NEWS began operating in November 2017, about three months ahead of schedule, and is now producing about 10,000 bpd with three producers currently on line. A fourth well will start producing in mid-September, which will boost output. ConocoPhillips had estimated peak production at 8,000 bpd initially.

Driscoll said the higher production is a result of better-than-expected reservoir performance and growing experience in working with the reservoir. However, ConocoPhillips has also reduced the cost of the project by 45 percent, he said, through aggressive efforts at cost-cutting and managing development more efficiently.

The lower production cost is really the result of a concentrated effort to cut West Sak expenses made after oil prices plummeted in 2015. NEWS was just beginning development then, “but management halted the program and told us to find ways to cut costs,” Driscoll said.

The team got creative. Among several measures, water-based drilling fluids were substituted in the plan, for at least some wells, in lieu of more expensive oil-based drilling fluids. This change was made after the company determined the water-based fluid could be as safe and effective as oil-based fluid.

Drilling fluids are critical to the safe operation of drilling. They are used during drilling to sustain pressure down in the well, preventing an oil or gas “blowout,” an uncontrolled release, as well as to lift rock and cuttings out of the drill hole to the surface for disposal.

These steps now made ConocoPhillips more confident it can put viscous into the company’s long-term North Slope development plans, company spokesperson Amy J. Burnett said. “This has now gone mainstream for us,” she said.

The company is now planning its new phase, Eastern NEWS, in an adjacent area.

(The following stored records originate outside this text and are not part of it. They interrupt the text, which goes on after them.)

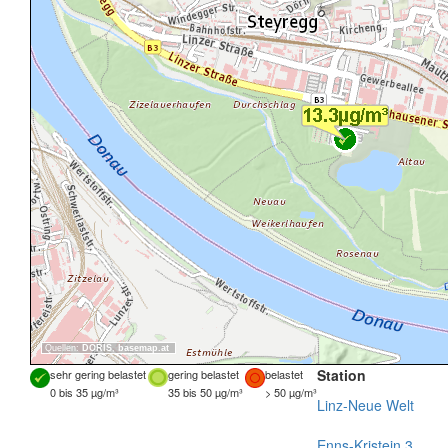
Quellen:
DORIS
,
basemap.at
Station
sehr gering belastet
gering belastet
belastet
0 bis 35 µg/m³
35 bis 50 µg/m³
> 50 µg/m³
Linz-Neue Welt
Enns-Kristein 3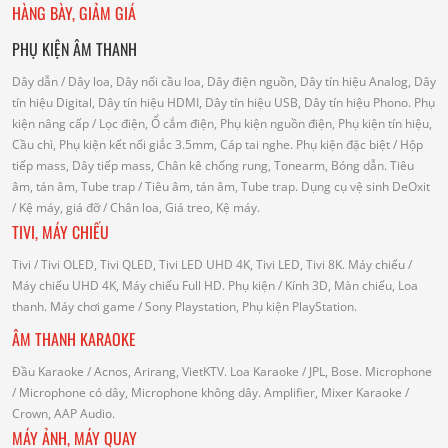
HÀNG BÀY, GIẢM GIÁ
PHỤ KIỆN ÂM THANH
Dây dẫn
/ Dây loa, Dây nối cầu loa, Dây điện nguồn, Dây tín hiệu Analog, Dây
tín hiệu Digital, Dây tín hiệu HDMI, Dây tín hiệu USB, Dây tín hiệu Phono.
Phụ
kiện nâng cấp
/ Lọc điện, Ổ cắm điện, Phụ kiện nguồn điện, Phụ kiện tín hiệu,
Cầu chì, Phụ kiện kết nối giắc 3.5mm, Cáp tai nghe.
Phụ kiện đặc biệt
/ Hộp
tiếp mass, Dây tiếp mass, Chân kê chống rung, Tonearm, Bóng dẫn.
Tiêu
âm, tán âm, Tube trap
/ Tiêu âm, tán âm, Tube trap.
Dụng cụ vệ sinh DeOxit
/
Kệ máy, giá đỡ
/ Chân loa, Giá treo, Kệ máy.
TIVI, MÁY CHIẾU
Tivi
/ Tivi OLED, Tivi QLED, Tivi LED UHD 4K, Tivi LED, Tivi 8K.
Máy chiếu
/
Máy chiếu UHD 4K, Máy chiếu Full HD.
Phụ kiện
/ Kính 3D, Màn chiếu, Loa
thanh.
Máy chơi game
/ Sony Playstation, Phụ kiện PlayStation.
ÂM THANH KARAOKE
Đầu Karaoke
/ Acnos, Arirang, VietKTV.
Loa Karaoke
/ JPL, Bose.
Microphone
/ Microphone có dây, Microphone không dây.
Amplifier, Mixer Karaoke
/
Crown, AAP Audio.
MÁY ẢNH, MÁY QUAY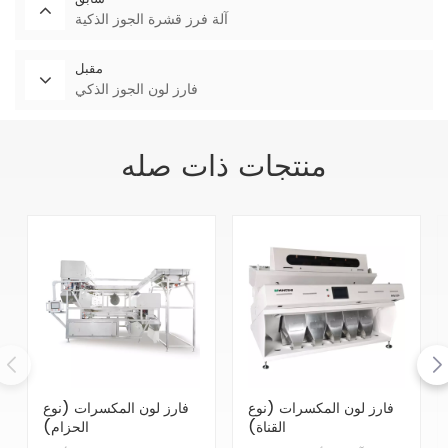
آلة فرز قشرة الجوز الذكية
مقبل
فارز لون الجوز الذكي
منتجات ذات صله
فارز لون المكسرات (نوع
فارز لون المكسرات (نوع
القناة)
الحزام)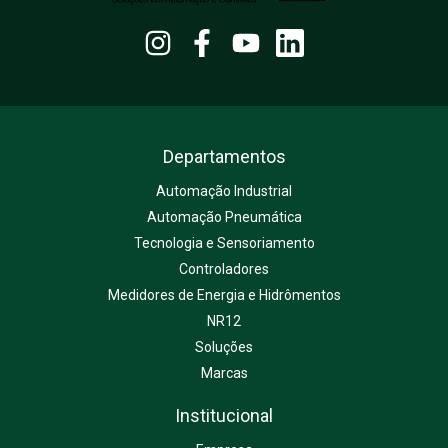
Departamentos
Automação Industrial
Automação Pneumática
Tecnologia e Sensoriamento
Controladores
Medidores de Energia e Hidrômentos
NR12
Soluções
Marcas
Institucional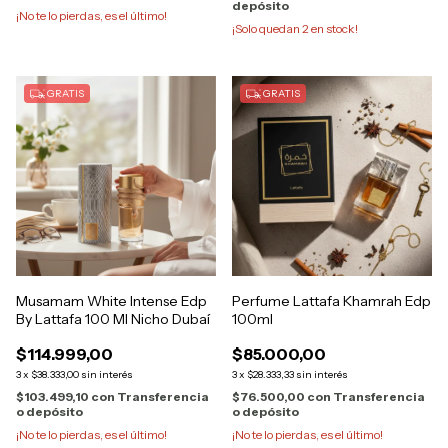
depósito
¡No te lo pierdas, es el último!
¡Solo quedan
2
en stock!
GRATIS
GRATIS
Musamam White Intense Edp
Perfume Lattafa Khamrah Edp
By Lattafa 100 Ml Nicho Dubaí
100ml
$114.999,00
$85.000,00
3
x
$38.333,00
sin interés
3
x
$28.333,33
sin interés
$103.499,10
con
Transferencia
$76.500,00
con
Transferencia
o depósito
o depósito
¡No te lo pierdas, es el último!
¡No te lo pierdas, es el último!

It is planned to be producing in 2023, according to a ConocoPhillips presentation to investors made July 16.

Driscoll said he believes the same kind of incremental technical leaps that have made West Sak viscous oil economically viable can be applied at Ugnu, the huge heavy oil resource that has also be identified on the slope. Ugnu oil is even thicker or more difficult to produce than the viscous oil.

Editor’s note: Tim Bradner is editor of the Alaska Economic Report and is 2018 Atwood Professor of Journalism at the University of Alaska Anchorage.